(Collected data)
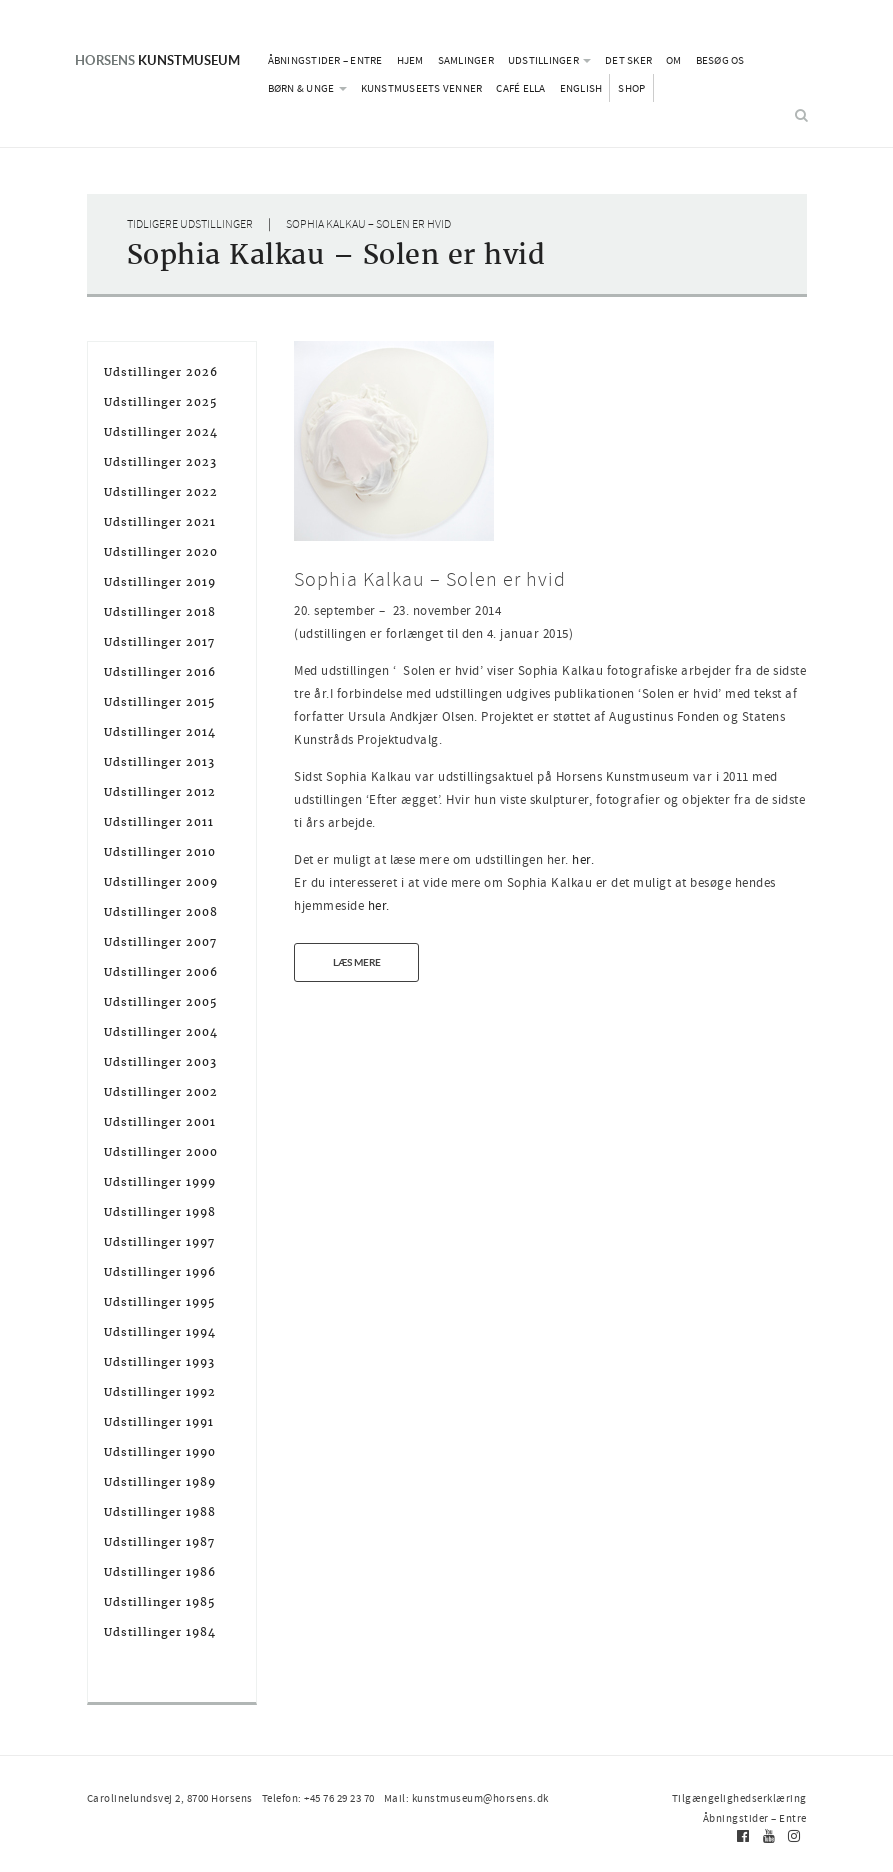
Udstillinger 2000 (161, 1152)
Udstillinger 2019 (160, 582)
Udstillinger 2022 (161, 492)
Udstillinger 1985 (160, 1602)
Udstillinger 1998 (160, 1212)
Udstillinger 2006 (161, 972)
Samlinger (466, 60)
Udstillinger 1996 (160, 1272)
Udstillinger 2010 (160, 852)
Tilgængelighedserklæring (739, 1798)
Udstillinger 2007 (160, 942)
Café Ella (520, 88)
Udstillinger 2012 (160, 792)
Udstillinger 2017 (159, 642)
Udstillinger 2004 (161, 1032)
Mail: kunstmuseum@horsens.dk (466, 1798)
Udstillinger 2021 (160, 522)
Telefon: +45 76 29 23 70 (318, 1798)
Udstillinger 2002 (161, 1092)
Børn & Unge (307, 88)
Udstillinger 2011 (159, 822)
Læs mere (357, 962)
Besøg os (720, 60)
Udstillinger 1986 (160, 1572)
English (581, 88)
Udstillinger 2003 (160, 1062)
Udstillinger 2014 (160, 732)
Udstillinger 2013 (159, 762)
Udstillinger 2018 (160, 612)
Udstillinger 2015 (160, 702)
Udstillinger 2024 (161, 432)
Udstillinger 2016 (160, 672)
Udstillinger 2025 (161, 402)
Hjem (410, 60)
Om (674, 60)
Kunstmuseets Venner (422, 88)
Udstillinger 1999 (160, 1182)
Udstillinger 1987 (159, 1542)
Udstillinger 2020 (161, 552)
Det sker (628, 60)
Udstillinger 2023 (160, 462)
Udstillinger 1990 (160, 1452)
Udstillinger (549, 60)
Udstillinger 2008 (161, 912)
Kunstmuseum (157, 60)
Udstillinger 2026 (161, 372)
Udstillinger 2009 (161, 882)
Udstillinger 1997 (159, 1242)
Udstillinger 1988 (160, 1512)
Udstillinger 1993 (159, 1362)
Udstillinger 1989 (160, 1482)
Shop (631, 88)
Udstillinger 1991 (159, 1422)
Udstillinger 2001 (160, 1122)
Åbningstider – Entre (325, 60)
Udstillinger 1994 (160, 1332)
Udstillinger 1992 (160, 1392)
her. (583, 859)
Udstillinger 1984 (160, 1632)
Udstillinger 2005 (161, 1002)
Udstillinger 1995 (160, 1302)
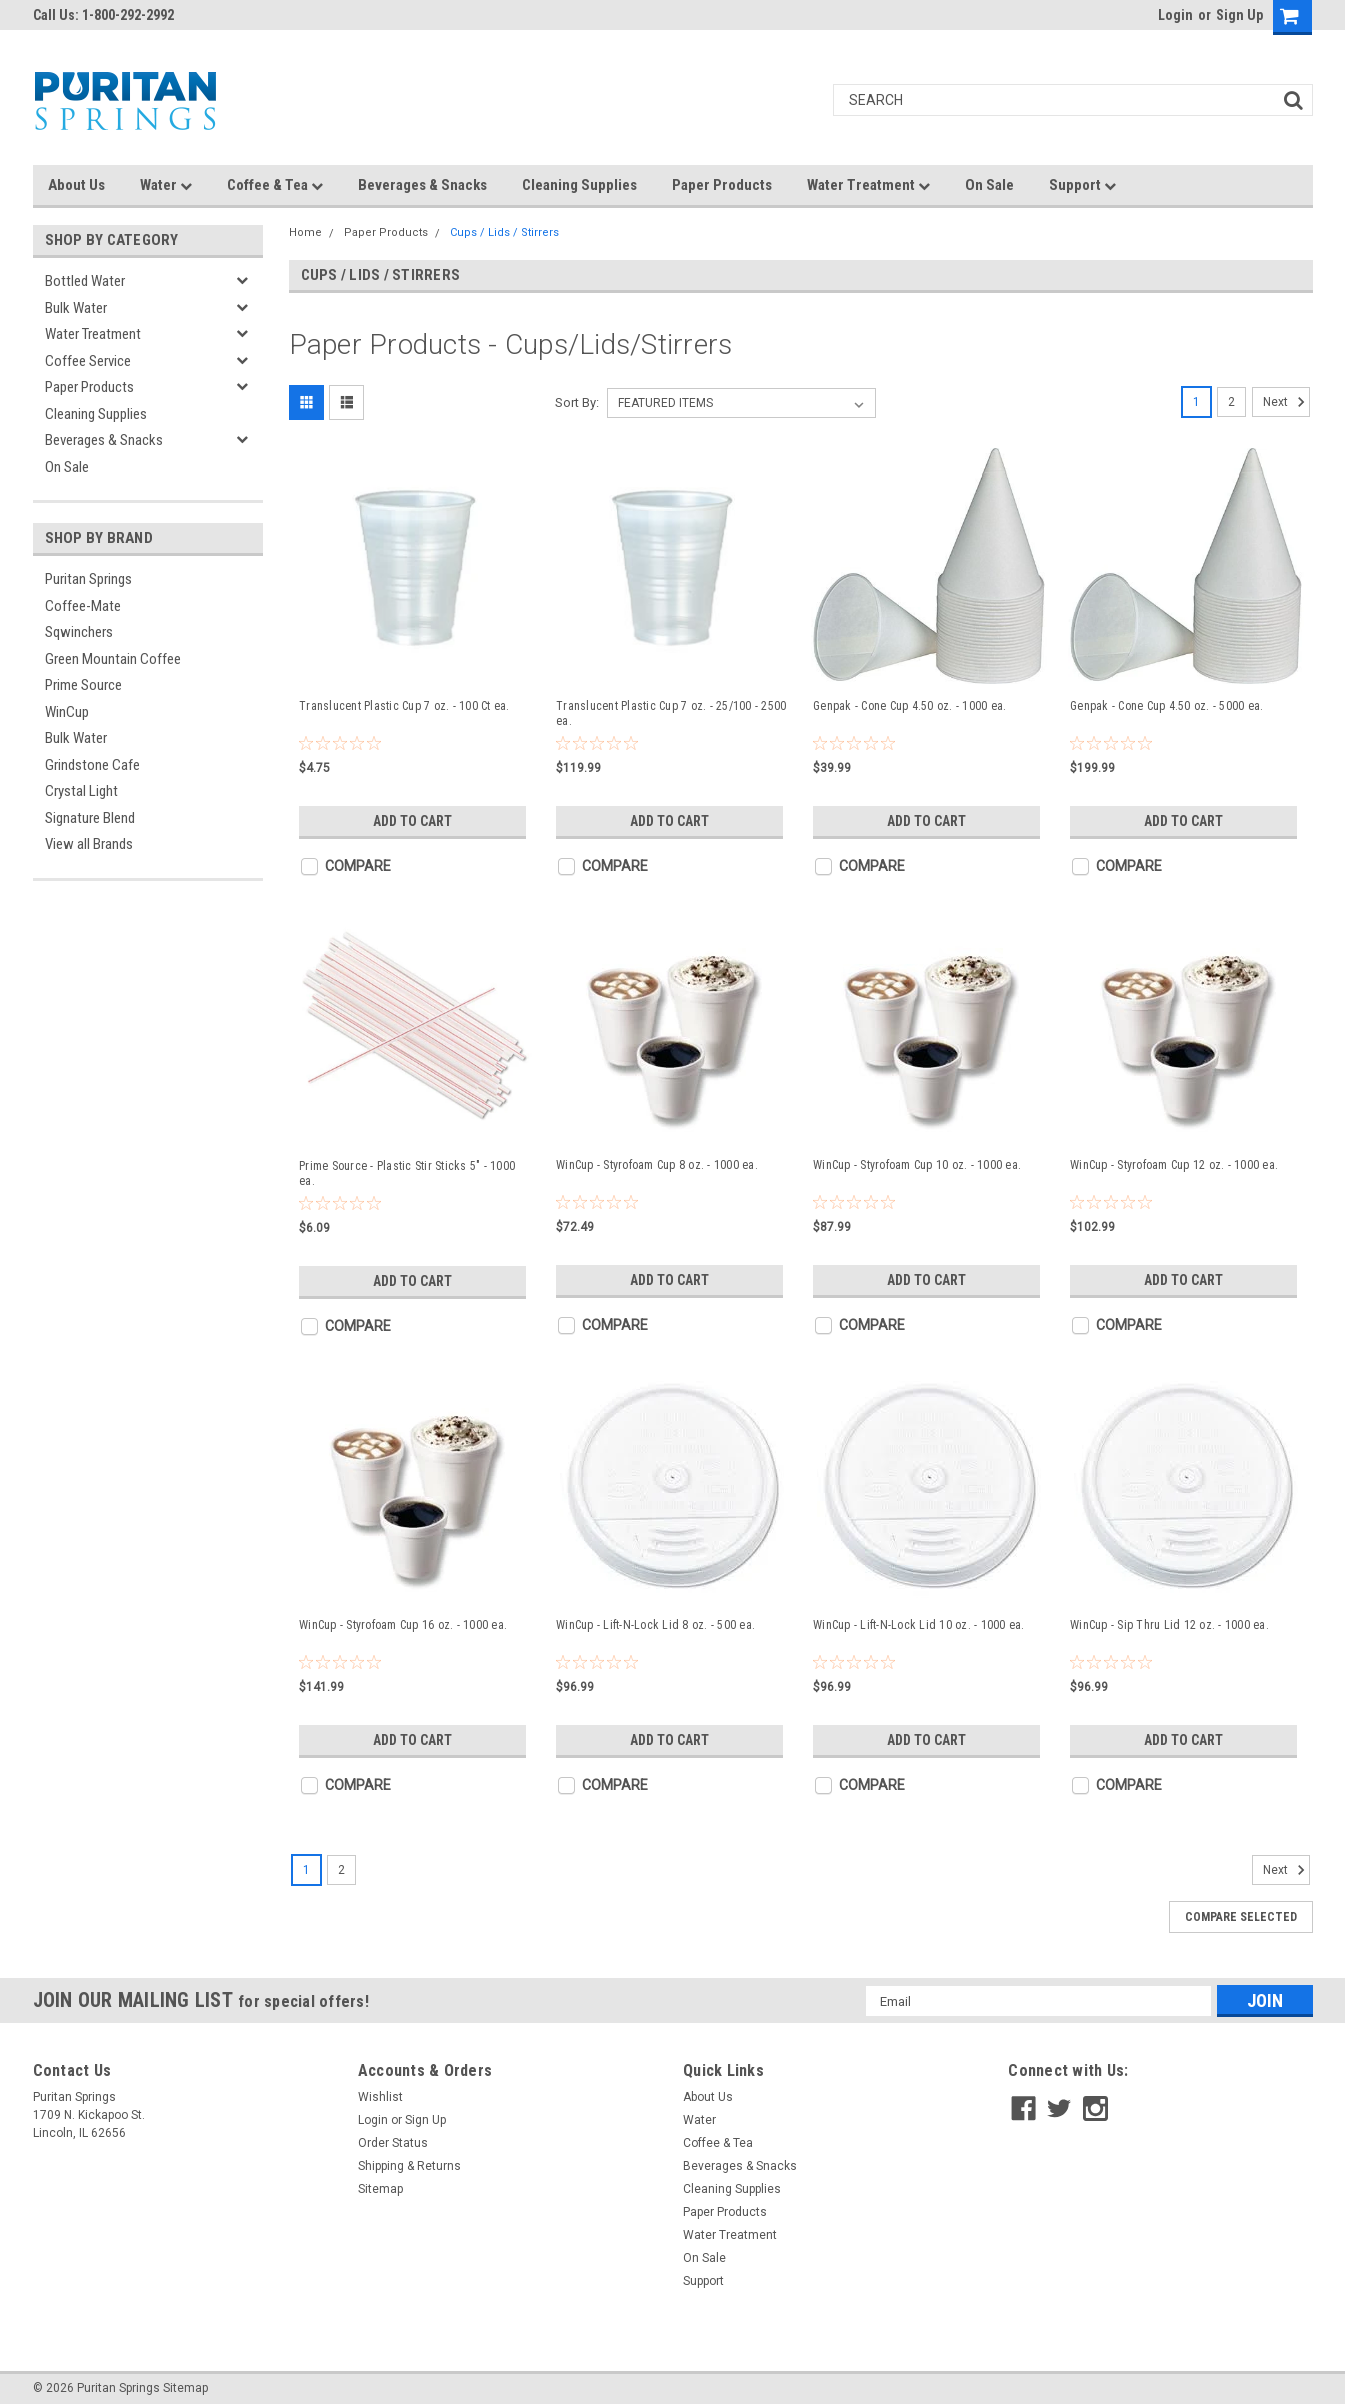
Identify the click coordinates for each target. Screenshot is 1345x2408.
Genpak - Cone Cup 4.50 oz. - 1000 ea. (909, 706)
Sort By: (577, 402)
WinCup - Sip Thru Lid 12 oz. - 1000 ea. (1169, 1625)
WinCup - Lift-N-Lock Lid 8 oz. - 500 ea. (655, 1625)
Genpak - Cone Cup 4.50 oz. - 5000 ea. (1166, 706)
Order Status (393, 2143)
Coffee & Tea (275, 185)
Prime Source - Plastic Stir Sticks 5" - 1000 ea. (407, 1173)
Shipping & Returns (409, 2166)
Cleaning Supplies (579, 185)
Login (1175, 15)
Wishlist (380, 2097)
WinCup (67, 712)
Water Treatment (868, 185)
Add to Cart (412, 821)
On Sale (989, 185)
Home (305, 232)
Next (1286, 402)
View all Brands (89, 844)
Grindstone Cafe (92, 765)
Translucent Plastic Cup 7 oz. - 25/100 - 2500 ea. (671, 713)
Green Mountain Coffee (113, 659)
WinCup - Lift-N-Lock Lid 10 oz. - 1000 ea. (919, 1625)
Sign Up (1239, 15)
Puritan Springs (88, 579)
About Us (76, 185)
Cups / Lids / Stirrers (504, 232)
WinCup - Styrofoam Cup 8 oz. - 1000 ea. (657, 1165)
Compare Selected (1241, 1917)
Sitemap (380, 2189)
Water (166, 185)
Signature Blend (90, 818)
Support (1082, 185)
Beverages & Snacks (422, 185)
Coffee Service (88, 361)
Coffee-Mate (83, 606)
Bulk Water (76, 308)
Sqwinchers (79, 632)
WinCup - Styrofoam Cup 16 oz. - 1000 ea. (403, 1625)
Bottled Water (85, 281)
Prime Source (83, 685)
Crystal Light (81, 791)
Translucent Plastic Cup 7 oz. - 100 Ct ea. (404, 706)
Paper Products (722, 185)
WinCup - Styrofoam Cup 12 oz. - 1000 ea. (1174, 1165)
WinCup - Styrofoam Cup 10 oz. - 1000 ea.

### TASK OBJECTIVE
Look above for lines with the word "Lock" and copy them all.

### EXERCISE RESPONSE
WinCup - Lift-N-Lock Lid 8 oz. - 500 ea. (655, 1625)
WinCup - Lift-N-Lock Lid 10 oz. - 1000 ea. (919, 1625)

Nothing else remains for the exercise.